For instance, at Benchmark Hospitality, the umbrella organization for some 30 hotels across the country -- most of them geared toward business travel -- about 1,500 of the company's 6,000 jobs have been lost. (Some have been eliminated through hiring freezes rather than layoffs.)
Burt Cabanas, the company's Chairman and CEO, said he's seen his share of serious slumps over the years, but never one like this, in which the rebound seems so far away.
By comparison, Cabanas pointed to the crisis that swept over the industry in the wake of the Sept. 11 terrorist attacks. In that case, he knew it wouldn't be long before peoples' air-travel jitters died down. This time, he said, the light at the end of the tunnel seems more distant: "I believe all the way into 2009, and probably through the first quarter of 2010."
Still, Cabanas doesn't quite buy into the notion that the tourism industry should receive a bailout or be included in the stimulus package.
"I just wonder how you would do that," he said, adding that he thinks a travel-industry bailout would be even more complex than the bank bailout, which he believes has largely been a failure so far. "I think the simpler the better."
Carlos Rodriguez, executive vice president of Driftwood Hospitality Management -- whose 25 hotels across the nation range in scale from the Holiday Inn Express to Crowne Plaza -- said while the crisis of 1991still tops his worst-ever list, the current one may soon surpass it.
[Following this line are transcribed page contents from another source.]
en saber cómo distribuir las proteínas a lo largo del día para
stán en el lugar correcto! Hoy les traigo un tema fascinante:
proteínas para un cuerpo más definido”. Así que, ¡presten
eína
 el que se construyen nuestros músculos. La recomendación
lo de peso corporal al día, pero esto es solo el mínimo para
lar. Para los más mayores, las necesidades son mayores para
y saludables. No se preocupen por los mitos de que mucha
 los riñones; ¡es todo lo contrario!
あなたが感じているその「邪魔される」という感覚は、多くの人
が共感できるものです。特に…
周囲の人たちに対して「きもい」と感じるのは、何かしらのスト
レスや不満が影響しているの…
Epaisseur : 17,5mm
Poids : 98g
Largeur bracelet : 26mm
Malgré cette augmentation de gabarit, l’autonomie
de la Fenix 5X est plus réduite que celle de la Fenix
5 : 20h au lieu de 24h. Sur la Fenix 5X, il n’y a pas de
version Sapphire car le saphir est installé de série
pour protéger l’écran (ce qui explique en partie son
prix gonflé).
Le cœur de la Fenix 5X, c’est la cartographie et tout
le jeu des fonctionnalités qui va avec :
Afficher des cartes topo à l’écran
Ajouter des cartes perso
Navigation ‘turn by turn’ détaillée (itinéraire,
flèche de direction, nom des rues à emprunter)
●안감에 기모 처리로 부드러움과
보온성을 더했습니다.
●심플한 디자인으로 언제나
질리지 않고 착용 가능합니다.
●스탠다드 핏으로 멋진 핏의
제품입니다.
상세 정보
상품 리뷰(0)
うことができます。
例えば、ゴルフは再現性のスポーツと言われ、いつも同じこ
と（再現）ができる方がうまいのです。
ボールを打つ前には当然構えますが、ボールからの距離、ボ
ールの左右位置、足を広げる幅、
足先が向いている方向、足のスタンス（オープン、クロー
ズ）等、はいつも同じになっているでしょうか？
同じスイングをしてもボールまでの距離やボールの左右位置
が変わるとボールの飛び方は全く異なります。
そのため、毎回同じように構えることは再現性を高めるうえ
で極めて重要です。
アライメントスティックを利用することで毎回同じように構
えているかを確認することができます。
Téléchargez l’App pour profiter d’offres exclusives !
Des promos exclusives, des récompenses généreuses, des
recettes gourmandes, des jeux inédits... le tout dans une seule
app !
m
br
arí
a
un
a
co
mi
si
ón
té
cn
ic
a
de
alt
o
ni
Hardest hit, he said, are his upscale Crowne Plaza hotels in Minneapolis and Cleveland. Interestingly, the company's most successful property at the moment is the Flamingo Beach Resort in Costa Rica.
Rodriguez speculated that this owes partly to how many high-end travelers are choosing to go to Costa Rica in lieu of more expensive destinations, like Europe.
All in all, though, things aren't good, he said.
"We're really hurting, and we expect it to be a bad year," he said.
Meanwhile, of the 175 Hispanic-owned-or-operated hotels affiliated with the Hispanic Hotel Owners Association, none have had to close down due to the economic turmoil, said Gonzalez-Rowe.
"Generally in the lodging business, we try to save for that rainy day," she said.
Hopefully, most businesses have enough reserves for a rainy year.